# My bedroom home theatre



## MadHonda (Apr 4, 2016)

This is what I got on my small budget, a receiver a tv and my dads old Anthena speakers, now that this is all paid for I'd like to get better sounding speakers, floor standing speakers preferably, and I'd like to spend less than a thousand. I don't have a subwoofer yet but I'm getting a small pioneer subwoofer to fill in the low end notes.


----------



## lovinthehd (Mar 17, 2012)

MadHonda said:


> This is what I got on my small budget, a receiver a tv and my dads old Anthena speakers, now that this is all paid for I'd like to get better sounding speakers, floor standing speakers preferably, and I'd like to spend less than a thousand. I don't have a subwoofer yet but I'm getting a small pioneer subwoofer to fill in the low end notes.


I just was wondering what your 2.1 setup was in your other thread....

First, position the speakers better, tweeters at ear level (assume you're not laying on the floor at least when listening). How far away is your listening position? Usually you form an equilateral triangle with the speakers and your listening position.

That Pioneer sub isn't what I'd recommend. You can get good bookshelf speakers and a much better sub in that budget...


----------



## MadHonda (Apr 4, 2016)

I am sitting about 7 ft away from the speakers and my bedroom is about 10 ft by 10 ft. And I got mixed up with the '2.1 channel' I meant 2 channel.


----------



## willis7469 (Jan 31, 2014)

You may want to put the athenas on stands and (as mentioned already) get them at ear height, and also along the same plane as the tv. That's an easy/cheaper way to gain performance. Proper setup can sometimes go farther than buying new gear. If that's not satisfactory then go shopping. Fwiw, I'm an advocate of floor standing speakers, but in a small bedroom setting they might not be the best fist. The title says BR home theater but it looks like your just going 2.1. Is that correct?
http://www.svsound.com/products/prime-satellite-5-1
This 5.1 system would be really hard to beat in your room. As would this 2.1 if that's where you're headed. 
http://www.svsound.com/products/prime-satellite-2-1
I included the links above as they have a subwoofer included.(and a good one for the money and small space you've got. I would not buy a pioneer sub either. 



Sent from my iPhone using Tapatalk


----------



## lovinthehd (Mar 17, 2012)

MadHonda said:


> I am sitting about 7 ft away from the speakers and my bedroom is about 10 ft by 10 ft. And I got mixed up with the '2.1 channel' I meant 2 channel.

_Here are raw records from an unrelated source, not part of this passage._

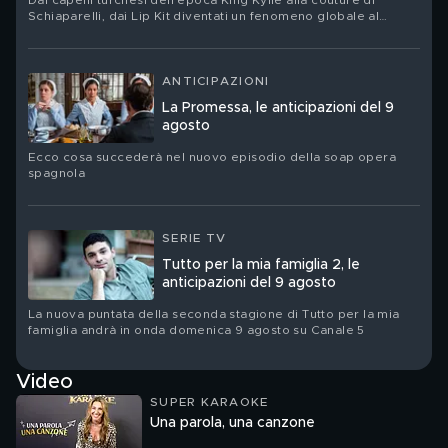
Dai capelli turchesi dell’epoca King Kylie alla couture di
Schiaparelli, dai Lip Kit diventati un fenomeno globale al
nuovo corso del suo brand Khy: Kylie Jenner festeggia il suo
compleanno. Ritratto di una star che ha trasformato la propria
immagine in un linguaggio, un’impresa e un territorio di
contraddizioni
ANTICIPAZIONI
La Promessa, le anticipazioni del 9
agosto
Ecco cosa succederà nel nuovo episodio della soap opera
spagnola
SERIE TV
Tutto per la mia famiglia 2, le
anticipazioni del 9 agosto
La nuova puntata della seconda stagione di Tutto per la mia
famiglia andrà in onda domenica 9 agosto su Canale 5
Video
SUPER KARAOKE
Una parola, una canzone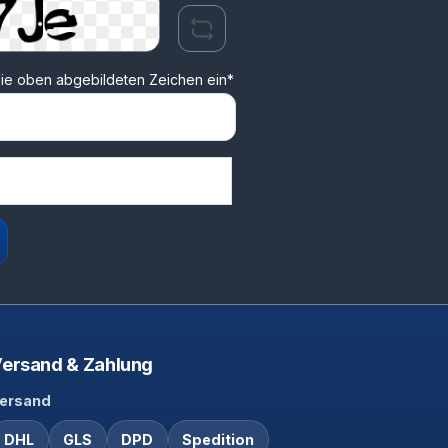
ie oben abgebildeten Zeichen ein*
ersand & Zahlung
ersand
DHL
GLS
DPD
Spedition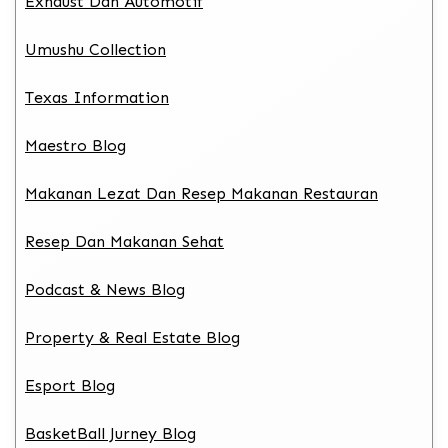
Exhaust Dan Automotif
Umushu Collection
Texas Information
Maestro Blog
Makanan Lezat Dan Resep Makanan Restauran
Resep Dan Makanan Sehat
Podcast & News Blog
Property & Real Estate Blog
Esport Blog
BasketBall Jurney Blog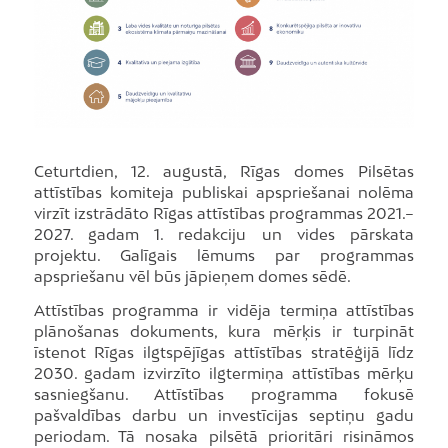
Ceturtdien, 12. augustā, Rīgas domes Pilsētas
attīstības komiteja publiskai apspriešanai nolēma
virzīt izstrādāto Rīgas attīstības programmas 2021.–
2027. gadam 1. redakciju un vides pārskata
projektu. Galīgais lēmums par programmas
apspriešanu vēl būs jāpieņem domes sēdē.
Attīstības programma ir vidēja termiņa attīstības
plānošanas dokuments, kura mērķis ir turpināt
īstenot Rīgas ilgtspējīgas attīstības stratēģijā līdz
2030. gadam izvirzīto ilgtermiņa attīstības mērķu
sasniegšanu. Attīstības programma fokusē
pašvaldības darbu un investīcijas septiņu gadu
periodam. Tā nosaka pilsētā prioritāri risināmos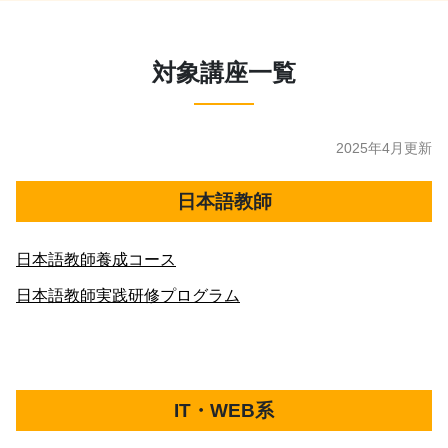
対象講座一覧
2025年4月更新
日本語教師
日本語教師養成コース
日本語教師実践研修プログラム
IT・WEB系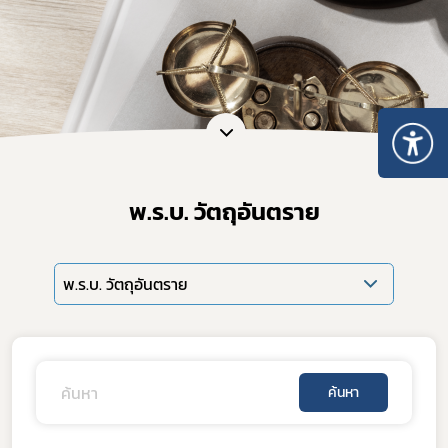
พ.ร.บ. วัตถุอันตราย
พ.ร.บ. วัตถุอันตราย
ค้นหา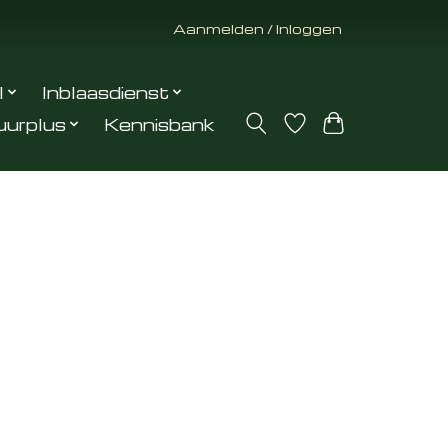
Aanmelden / Inloggen
l
Inblaasdienst
uurplus
Kennisbank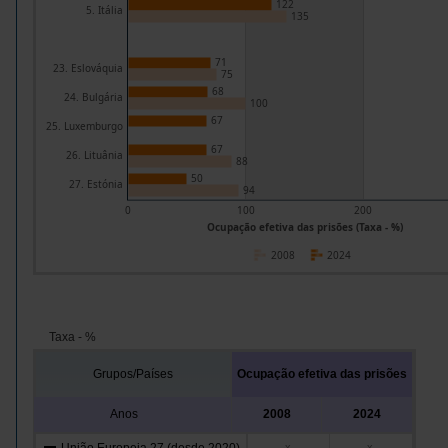
122
5. Itália
135
71
23. Eslováquia
75
68
24. Bulgária
100
67
25. Luxemburgo
67
26. Lituânia
88
50
27. Estónia
94
0
100
200
Ocupação efetiva das prisões (Taxa - %)
2008
2024
Taxa - %
Grupos/Países
Ocupação efetiva das prisões
Anos
2008
2024
x
x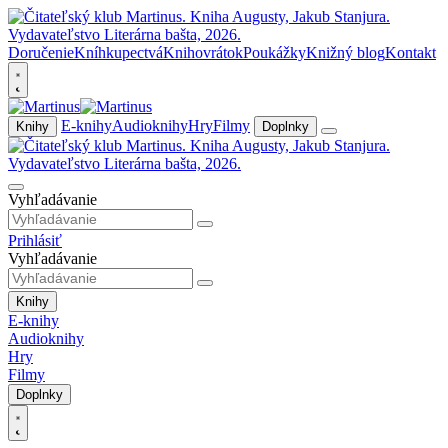
Doručenie
Kníhkupectvá
Knihovrátok
Poukážky
Knižný blog
Kontakt
E-knihy
Audioknihy
Hry
Filmy
Knihy
Doplnky
Vyhľadávanie
Prihlásiť
Vyhľadávanie
Knihy
E-knihy
Audioknihy
Hry
Filmy
Doplnky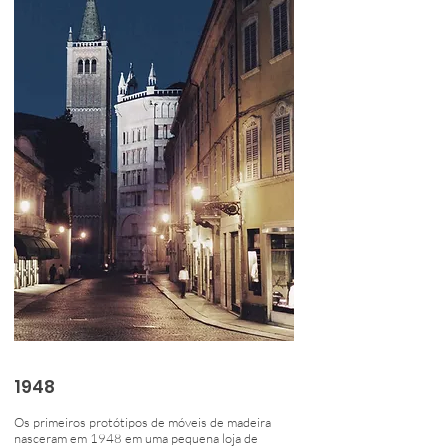
1948
Os primeiros protótipos de móveis de madeira
nasceram em 1948 em uma pequena loja de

Well, try and spread those speakers apart to be 7 ft apart and at ear height, you should hear improvement. A good sub in addition to those speakers would be a good start, the SVS suggested being one. Floorstanders in your budget range aren't going to have the bass a sub can provide, but using a sub can affect others in your household....I'd say adding a good sub to mediocre bookshelf speakers can be more effective for overall sound than using speakers without a sub in that budget range, YMMV. Just because they are towers don't mean they necessarily have sufficient bass (depending on your use/taste of course, I tend to be a bit of a basshead with movies/music both).


----------



## Todd Anderson (Jul 24, 2009)

Definitely listen to the suggestions. A dialed-in set-up will go a loooong way to achieving great sound. ;-)


----------



## willis7469 (Jan 31, 2014)

+Todd 
I agree with lovinthehd in that floorstanders in your range won't have a lot of bass. I usually recommend towers not for bass output, which is very useful listening in direct mode sans sub. But for dynamics and output. Towers are usually more sensitive so they're easier to drive. They also have larger drivers, or at least more(contributing to extension also) that are more dynamic, and offer a larger more lifelike presentation. This room is small enough though I'm not sure if I'd go there or not. 
I think the "triangle(60deg) is a good place to start also, but the speakers imaging and toe angles will dictate how far you can go. Theoretically you could go wider with the idea that the center channel will hand off to the LR channels but again, this will depend on the speakers abilities. The problem is when you have to find the spot where "pans" follow the image off the screen seamlessly without drawing attention. 
Just a couple more cents. Not necessarily sense... Lol


Sent from my iPhone using Tapatalk


----------